Look at the entries below and restate word for word the lines from the first through the one that has "Image resolution: width=768".
___ Exercise material
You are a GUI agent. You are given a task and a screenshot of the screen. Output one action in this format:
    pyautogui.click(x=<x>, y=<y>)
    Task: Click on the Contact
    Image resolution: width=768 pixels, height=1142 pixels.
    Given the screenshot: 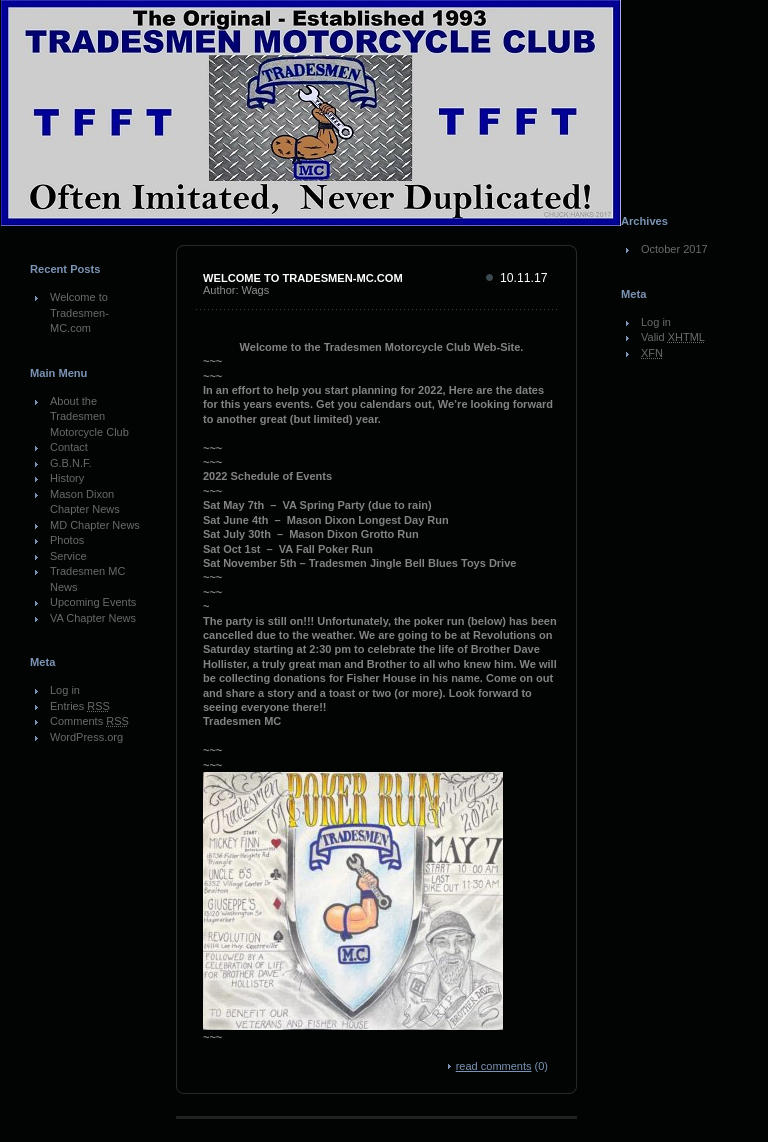 What is the action you would take?
    pyautogui.click(x=69, y=447)
    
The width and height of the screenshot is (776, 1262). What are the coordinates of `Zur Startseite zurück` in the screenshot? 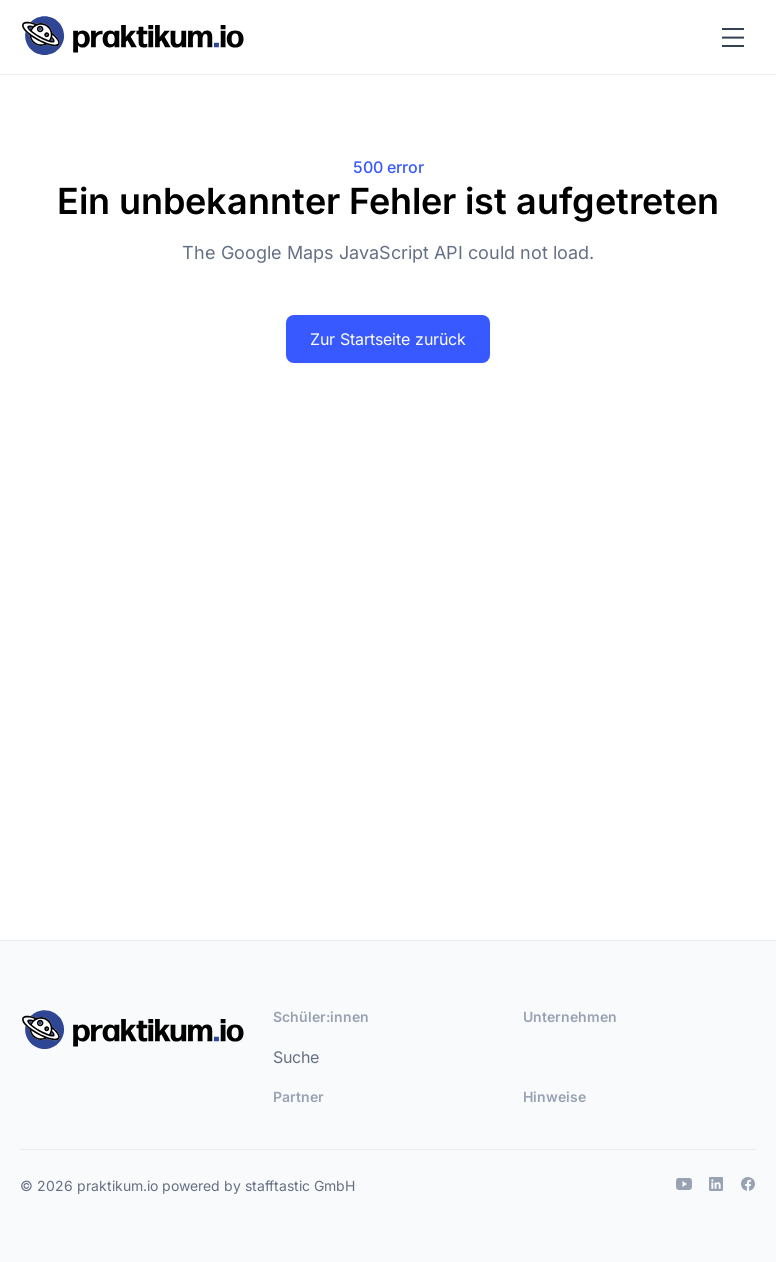 It's located at (388, 339).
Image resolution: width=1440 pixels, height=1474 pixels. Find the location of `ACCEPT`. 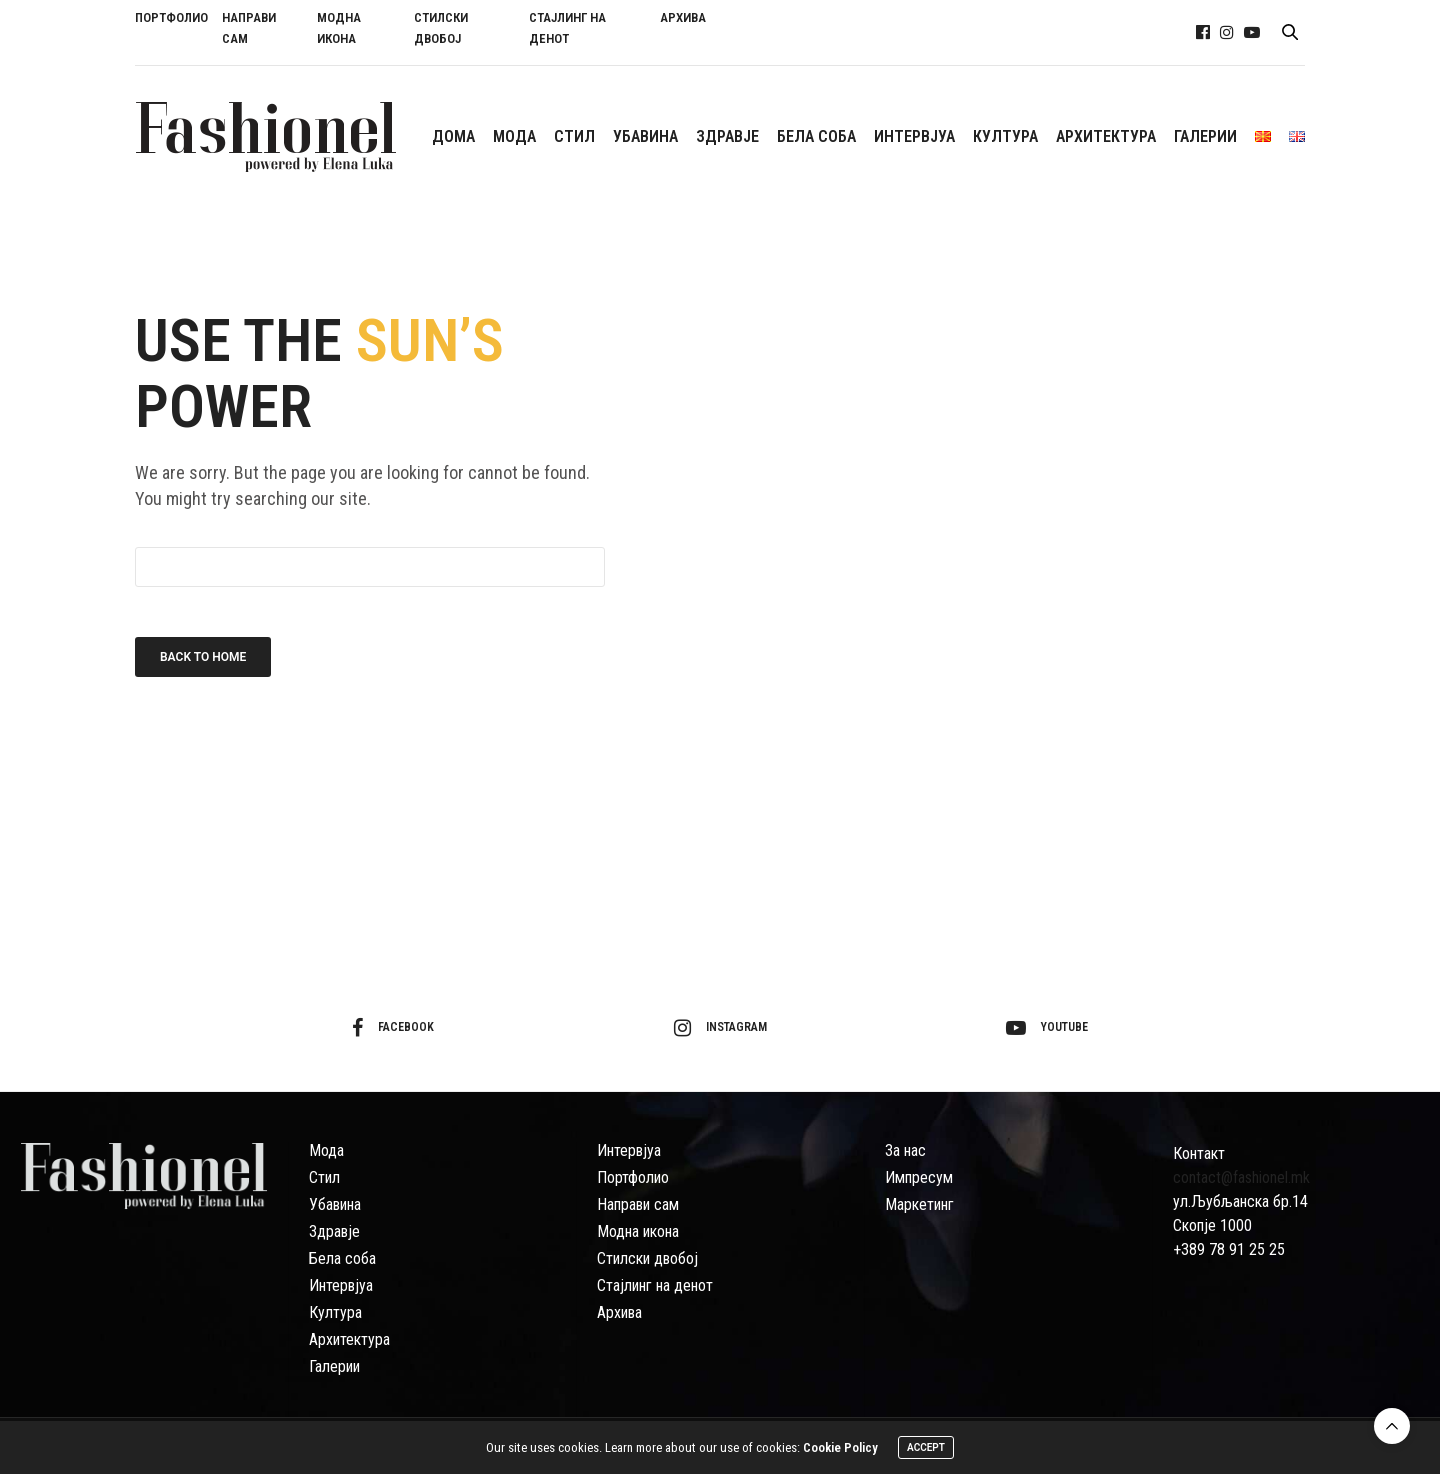

ACCEPT is located at coordinates (926, 1448).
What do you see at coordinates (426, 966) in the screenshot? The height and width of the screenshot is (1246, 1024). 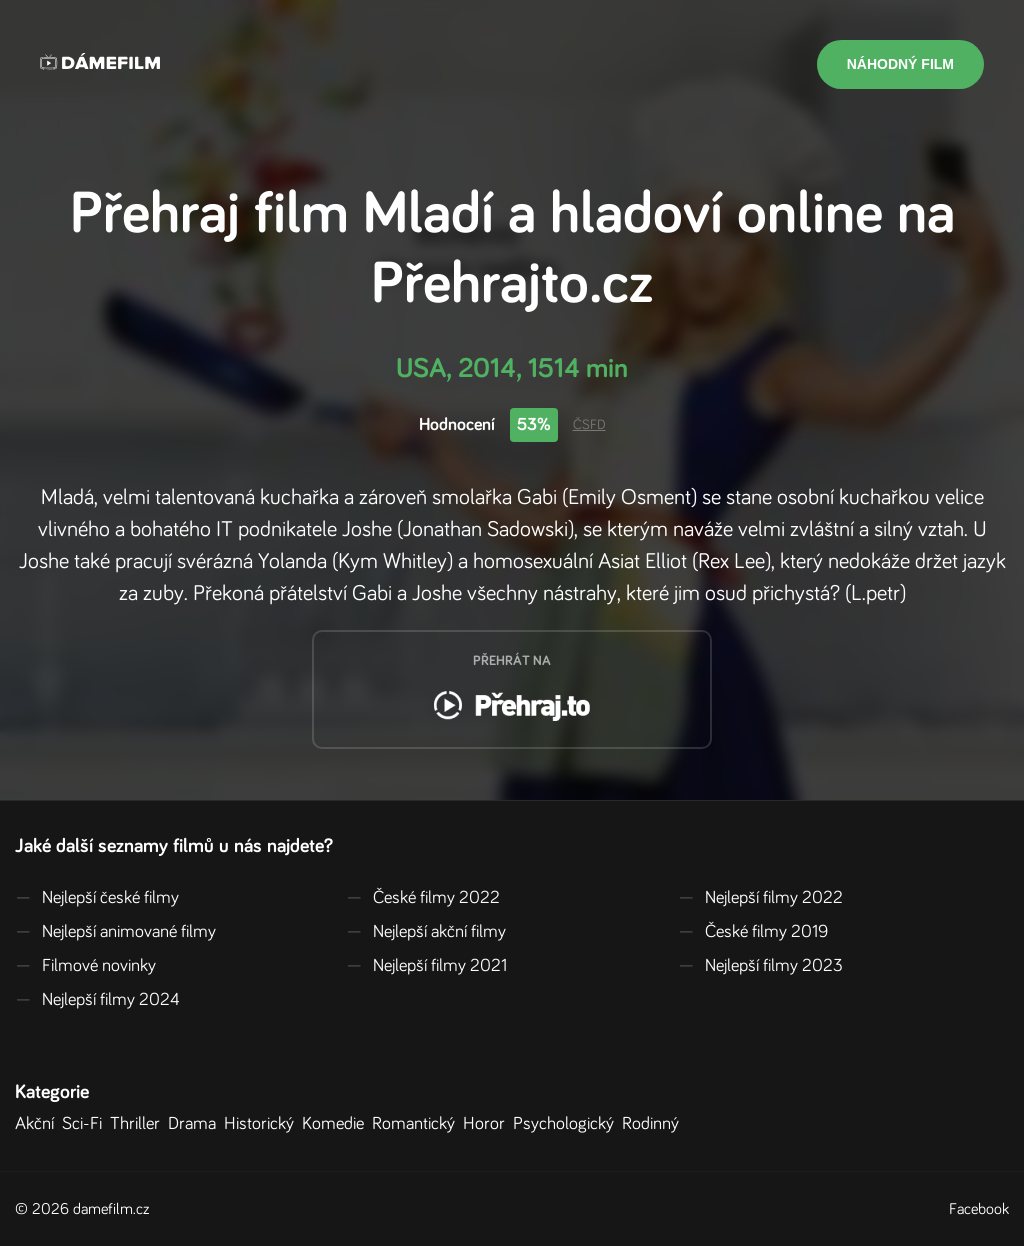 I see `Nejlepší filmy 2021` at bounding box center [426, 966].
______
Response area =
You are a GUI agent. You are given a task and a screenshot of the screen. Output one action in this format:
    pyautogui.click(x=<x>, y=<y>)
    Task: Click on the Contact
    Image resolution: width=768 pixels, height=1142 pixels.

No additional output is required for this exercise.